Book Review: Fever at Dawn by Péter Gárdos

Book reviews By Apr 07, 2016 No Comments

coverFever at Dawn is based on letters sent between Péter Gárdos’ parents shortly after the end of the Second World War. When I saw it described as “whimsical, poignant and completely charming” in a review posted on Twitter, I knew it sounded like my kind of read. I didn’t know much more about Fever at Dawn except that its author is Hungarian and, having a few Hungarian friends, I’d been looking to include some Hungarian writers in my reading. Add to that its Swedish setting and I was thrilled when the publisher offered me an early proof copy to read.

In an over-crowded hospital ward in the summer of July 1945, Miklos is propped up against a pillow. He is writing a letter of hope. It doesn’t matter that Miklos is bruised and battered, that his skin shares the same colour as a greying pile of ash, or that the doctor told him “You have six months to live”. Because, now, for the first time since the war, he feels truly alive.

Miklos is thinking of things far more important than his health.

He is thinking that he would like to find a wife…

It would be easy to imagine that Fever at Dawn is a simple romance: a post-war romance between two young people, Miklos who’s twenty-five, and eighteen-year-old Lili. After all, despite Miklos’, shall we say, pessimistic prognosis, the reader has to believe there’s a happy ending, if its a story based on an exchange of letters between the author’s parents. But Fever at Dawn is also so much more than this.

For a start, Miklos doesn’t just write one letter of hope. He writes 117 of them. And that’s the moment when I realised that Miklos was going to be quite a character. He might be a poet and a romantic dreamer, choosing to ignore what his doctor (backed up by some X-rays and years of medical training) is telling him but he’s also pragmatic and looking to stack the odds of finding a wife in his favour. For some, this might seem calculating and yes, I would question why he continues some correspondence even after he’s made his choice of bride but he’s not wholly exempt from having to deal with the consequences of doing so. Besides, I found myself willing to forgive him because he manages to find a reason to live and you can’t help but feel the pure joy and escape he finds in all his scheming and letter-writing.

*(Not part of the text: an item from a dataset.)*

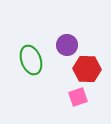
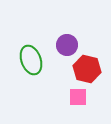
red hexagon: rotated 12 degrees clockwise
pink square: rotated 18 degrees clockwise
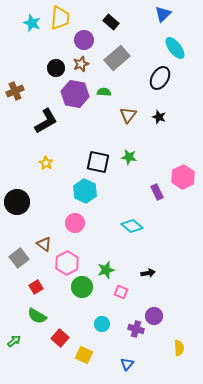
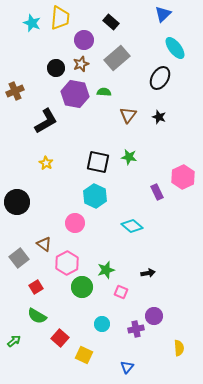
cyan hexagon at (85, 191): moved 10 px right, 5 px down
purple cross at (136, 329): rotated 28 degrees counterclockwise
blue triangle at (127, 364): moved 3 px down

Where Miklos is bold, a real live-wire of a character, unwilling to give up or give in, regularly coming up with schemes and getting into scrapes with his cohort of friends, Lili is reserved and quiet. There’s a passage in the novel where Lili’s doctor is talking to Miklos about her and it affected me so much that I had to stop reading until I’d finished crying. It’s only then that the full extent of what Lili has been through hit me and I understood that her will to survive is every bit as strong as that of Miklos.

It wouldn’t be a proper love story without obstacles and Miklos and Lili have more than their share of these: theirs is a long-distance relationship where no previous relationship existed between them, for a start. They’re each receiving medical attention and/or convalescing in remote parts of Sweden. Their living conditions are far from easy, and they’re incredibly restricted in what they’re allowed to do and where they’re able to go. Something which is hard to read about, let alone square away given the characters’ histories and the fact that this is post-liberation. And I don’t mean that as a criticism of either the Red Cross or the Swedish hosts. I imagine everyone was trying to cope and do the best they could at the time.

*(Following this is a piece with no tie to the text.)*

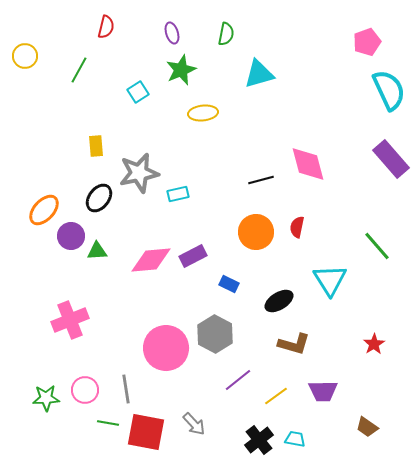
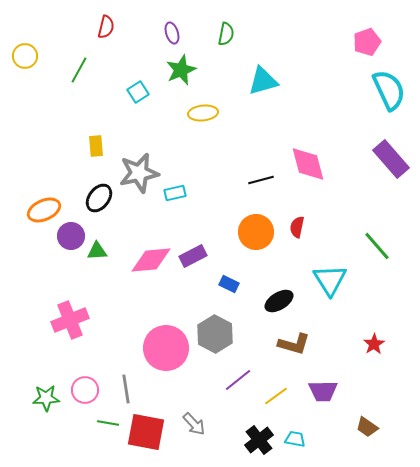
cyan triangle at (259, 74): moved 4 px right, 7 px down
cyan rectangle at (178, 194): moved 3 px left, 1 px up
orange ellipse at (44, 210): rotated 24 degrees clockwise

Lili and Miklos are remarkable characters; they must have been remarkable people in real life. Fever at Dawn is only the beginning of their story: it’s an unusual love story but one which deserves to be told and for which the author clearly has a great affection and fondness. Fever at Dawn is a biographical novel of whimsy, when it’s full of his father’s schemes and antics, and moments of real poignancy, such as his mother’s shy steps towards their future, helped along (and sometimes hindered) by her friends. Fever at Dawn is a charming papery Csárdás, where the courting couple dance with each other through their letters. There is a real sense of the strength of the human spirit when characters find moments of beauty and release in music, and Miklos’ poetry. Péter Gárdos doesn’t gloss over the horrors or the struggle Lili and Miklos face, they are in here, but he chooses instead to focus on hope, life, survival and love, just as his mother and father once did.

Fever at Dawn is the first novel by Péter Gárdos, a Hungarian film director with more than 20 international awards at major film festivals. It is published by Doubleday in the UK and is out today as an ebook and in hardback. Péter Gárdos has made the film of Fever at Dawn, which I believe is due out later this year.

A huge thank you to the publisher for sending me a copy of this wonderful novel.